* _To do_
Down to the last line, restate the records word for word, but not the pictures.
::::
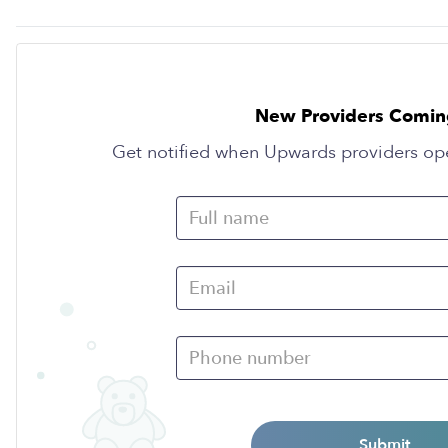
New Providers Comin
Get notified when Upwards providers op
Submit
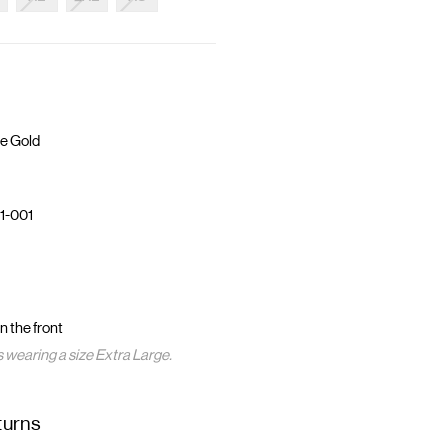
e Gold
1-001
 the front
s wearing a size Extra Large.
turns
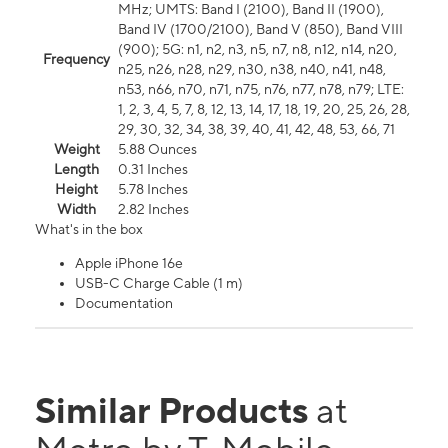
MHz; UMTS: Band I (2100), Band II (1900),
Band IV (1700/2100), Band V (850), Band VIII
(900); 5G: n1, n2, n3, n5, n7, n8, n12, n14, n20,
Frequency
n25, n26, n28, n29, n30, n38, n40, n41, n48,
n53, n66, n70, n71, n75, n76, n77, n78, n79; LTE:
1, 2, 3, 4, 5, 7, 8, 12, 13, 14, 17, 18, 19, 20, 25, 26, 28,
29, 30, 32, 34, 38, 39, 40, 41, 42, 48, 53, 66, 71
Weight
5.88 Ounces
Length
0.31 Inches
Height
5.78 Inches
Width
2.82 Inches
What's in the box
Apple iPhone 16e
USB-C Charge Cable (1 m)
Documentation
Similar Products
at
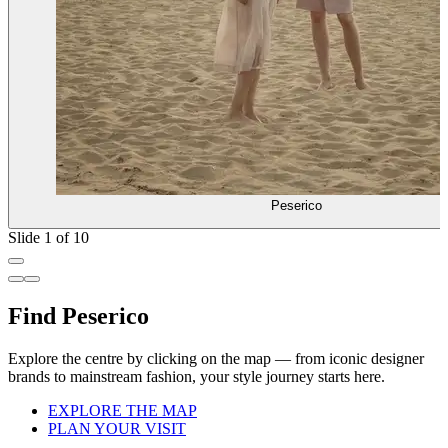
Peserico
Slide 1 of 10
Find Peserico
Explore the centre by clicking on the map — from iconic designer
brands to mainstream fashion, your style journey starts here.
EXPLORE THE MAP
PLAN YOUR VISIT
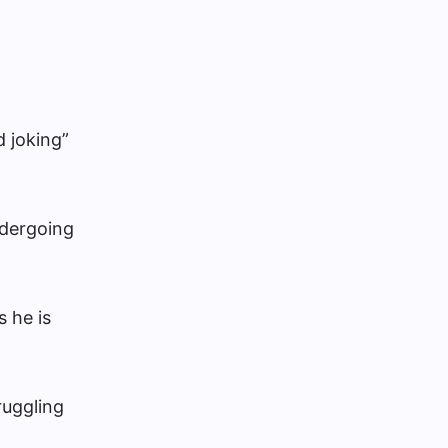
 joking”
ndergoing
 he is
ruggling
::::
* _Written reply_
New Providers Comin
Get notified when Upwards providers op
Submit
e Gold
1-001
 the front
s wearing a size Extra Large.
turns
MHz; UMTS: Band I (2100), Band II (1900),
Band IV (1700/2100), Band V (850), Band VIII
(900); 5G: n1, n2, n3, n5, n7, n8, n12, n14, n20,
Frequency
n25, n26, n28, n29, n30, n38, n40, n41, n48,
n53, n66, n70, n71, n75, n76, n77, n78, n79; LTE:
1, 2, 3, 4, 5, 7, 8, 12, 13, 14, 17, 18, 19, 20, 25, 26, 28,
29, 30, 32, 34, 38, 39, 40, 41, 42, 48, 53, 66, 71
Weight
5.88 Ounces
Length
0.31 Inches
Height
5.78 Inches
Width
2.82 Inches
What's in the box
Apple iPhone 16e
USB-C Charge Cable (1 m)
Documentation
Similar Products
at
Peserico
Slide 1 of 10
Find Peserico
Explore the centre by clicking on the map — from iconic designer
brands to mainstream fashion, your style journey starts here.
EXPLORE THE MAP
PLAN YOUR VISIT
 joking”
ndergoing
 he is
ruggling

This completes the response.